As the studies accumulate in this new era of pseudo-science, it seems that some school systems are embracing the gender studies with a frightening enthusiasm that could prove extremely detrimental to future gender equality.
According to an article published by MSNBC in collaboration with Newsweek, some schools such as Foust Elementary in Owensboro, KY are trying a new program of dividing classes by gender, and using techniques that are gender specific to foster learning:
So Gray took a controversial course for educators on brain development, then revamped the first- and second-grade curriculum. The biggest change: he divided the classes by gender. Because males have less serotonin in their brains, which Gray was taught may cause them to fidget more, desks were removed from the boys’ classrooms and they got short exercise periods throughout the day. Because females have more oxytocin, a hormone linked to bonding, girls were given a carpeted area where they sit and discuss their feelings. Because boys have higher levels of testosterone and are theoretically more competitive, they were given timed, multiple-choice tests. The girls were given multiple-choice tests, too, but got more time to complete them.

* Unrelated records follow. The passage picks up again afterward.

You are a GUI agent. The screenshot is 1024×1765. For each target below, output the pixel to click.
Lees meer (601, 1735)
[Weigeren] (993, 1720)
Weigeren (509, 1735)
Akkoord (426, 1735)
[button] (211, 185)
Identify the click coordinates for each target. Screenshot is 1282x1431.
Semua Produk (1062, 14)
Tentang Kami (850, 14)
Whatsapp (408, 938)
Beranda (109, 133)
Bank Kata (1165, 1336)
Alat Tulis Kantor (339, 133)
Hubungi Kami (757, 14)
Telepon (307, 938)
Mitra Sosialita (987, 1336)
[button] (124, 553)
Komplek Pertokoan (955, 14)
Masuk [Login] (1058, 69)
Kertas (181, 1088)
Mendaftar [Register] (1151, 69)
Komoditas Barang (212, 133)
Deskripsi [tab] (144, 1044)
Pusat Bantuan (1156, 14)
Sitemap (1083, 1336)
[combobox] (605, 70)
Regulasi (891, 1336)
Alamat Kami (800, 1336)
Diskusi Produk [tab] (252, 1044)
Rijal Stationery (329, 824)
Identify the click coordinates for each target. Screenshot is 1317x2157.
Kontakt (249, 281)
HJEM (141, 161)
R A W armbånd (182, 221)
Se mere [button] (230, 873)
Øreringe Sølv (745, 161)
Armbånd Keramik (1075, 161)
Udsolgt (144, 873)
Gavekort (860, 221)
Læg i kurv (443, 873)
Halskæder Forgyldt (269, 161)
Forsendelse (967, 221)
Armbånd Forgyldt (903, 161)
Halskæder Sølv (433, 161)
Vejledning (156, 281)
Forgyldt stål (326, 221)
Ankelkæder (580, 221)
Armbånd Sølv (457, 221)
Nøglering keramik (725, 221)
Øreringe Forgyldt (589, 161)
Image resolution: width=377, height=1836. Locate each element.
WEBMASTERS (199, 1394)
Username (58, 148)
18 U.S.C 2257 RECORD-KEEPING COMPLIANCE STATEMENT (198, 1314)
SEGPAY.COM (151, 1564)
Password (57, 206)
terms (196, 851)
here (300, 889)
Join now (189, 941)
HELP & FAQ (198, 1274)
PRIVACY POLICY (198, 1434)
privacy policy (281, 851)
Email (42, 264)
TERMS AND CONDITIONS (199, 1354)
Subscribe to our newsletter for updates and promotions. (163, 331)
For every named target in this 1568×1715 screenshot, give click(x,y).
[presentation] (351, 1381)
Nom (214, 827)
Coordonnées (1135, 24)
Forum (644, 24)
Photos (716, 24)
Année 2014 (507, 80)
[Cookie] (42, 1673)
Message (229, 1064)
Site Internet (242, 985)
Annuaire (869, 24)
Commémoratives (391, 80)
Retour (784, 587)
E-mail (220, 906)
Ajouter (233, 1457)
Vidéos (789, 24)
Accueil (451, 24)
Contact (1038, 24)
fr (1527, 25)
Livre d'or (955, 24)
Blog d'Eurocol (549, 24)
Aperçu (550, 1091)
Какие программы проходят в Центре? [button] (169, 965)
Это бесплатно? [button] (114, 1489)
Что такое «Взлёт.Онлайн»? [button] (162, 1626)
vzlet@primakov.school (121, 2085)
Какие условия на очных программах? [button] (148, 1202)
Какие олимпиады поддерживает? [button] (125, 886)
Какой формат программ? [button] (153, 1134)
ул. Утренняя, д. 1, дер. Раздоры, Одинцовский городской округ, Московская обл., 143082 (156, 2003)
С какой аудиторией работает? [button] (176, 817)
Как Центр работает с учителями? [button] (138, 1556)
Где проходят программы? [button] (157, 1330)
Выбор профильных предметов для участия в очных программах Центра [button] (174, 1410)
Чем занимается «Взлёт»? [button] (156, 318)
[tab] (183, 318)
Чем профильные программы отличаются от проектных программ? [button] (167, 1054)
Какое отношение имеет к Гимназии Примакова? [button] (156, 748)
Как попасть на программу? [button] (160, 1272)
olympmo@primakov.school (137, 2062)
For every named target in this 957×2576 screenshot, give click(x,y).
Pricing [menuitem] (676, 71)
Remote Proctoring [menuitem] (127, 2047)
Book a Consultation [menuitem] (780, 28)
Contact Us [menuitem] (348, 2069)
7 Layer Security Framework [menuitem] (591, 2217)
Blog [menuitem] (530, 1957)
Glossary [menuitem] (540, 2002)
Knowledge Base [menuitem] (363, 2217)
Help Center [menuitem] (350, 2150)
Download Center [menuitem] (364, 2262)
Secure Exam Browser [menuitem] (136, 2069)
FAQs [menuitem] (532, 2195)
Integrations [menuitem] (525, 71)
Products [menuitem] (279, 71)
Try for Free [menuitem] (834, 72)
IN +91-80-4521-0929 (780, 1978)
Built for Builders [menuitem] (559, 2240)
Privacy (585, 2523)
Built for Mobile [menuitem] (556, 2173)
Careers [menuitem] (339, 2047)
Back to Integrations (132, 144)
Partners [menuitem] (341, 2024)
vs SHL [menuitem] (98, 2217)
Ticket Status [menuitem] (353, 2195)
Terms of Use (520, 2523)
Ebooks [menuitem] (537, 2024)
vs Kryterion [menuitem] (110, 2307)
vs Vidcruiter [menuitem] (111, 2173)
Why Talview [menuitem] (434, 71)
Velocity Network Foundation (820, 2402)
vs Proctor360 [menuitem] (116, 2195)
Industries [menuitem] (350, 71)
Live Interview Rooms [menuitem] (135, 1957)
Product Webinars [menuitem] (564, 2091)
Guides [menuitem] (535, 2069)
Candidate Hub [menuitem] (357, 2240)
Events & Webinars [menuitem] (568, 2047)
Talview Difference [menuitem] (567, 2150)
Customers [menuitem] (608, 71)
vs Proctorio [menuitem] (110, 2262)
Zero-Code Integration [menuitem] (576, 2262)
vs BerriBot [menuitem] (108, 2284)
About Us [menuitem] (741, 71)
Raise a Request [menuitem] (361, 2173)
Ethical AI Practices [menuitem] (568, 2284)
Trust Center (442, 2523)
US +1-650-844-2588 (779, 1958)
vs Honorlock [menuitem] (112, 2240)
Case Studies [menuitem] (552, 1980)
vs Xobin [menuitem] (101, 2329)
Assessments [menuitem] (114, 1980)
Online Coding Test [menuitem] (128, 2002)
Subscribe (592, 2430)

It seems that Kentucky classrooms aren’t the only ones to utilize this approach, the article claiming that over 185 classrooms nationwide have also separated the sexes and used the new brain difference studies to establish their curriculums. Critics of this wolf in sheep’s clothing approach are pointing out the obvious dangers of this, but unfortunately to little or no avail:
To some experts, Gurian’s approach is not only wrong but dangerous. Some say his curriculum is part of a long history of pseudoscience aimed at denying equal opportunities in education. For much of the 19th century, educators, backed by prominent scientists, cautioned that women were neurologically unable to withstand the rigors of higher education. Others say basing new teaching methods on raw brain research is misguided. While it’s true that brain scans show differences between boys and girls, says David Sadker, education professor at American University, no one is exactly sure what those differences mean. Differences between boys and girls, says Sadker, are dwarfed by brain differences within each gender. “If you want to make schools a better place,” says Sadker, “you have to strive to see kids as individuals.”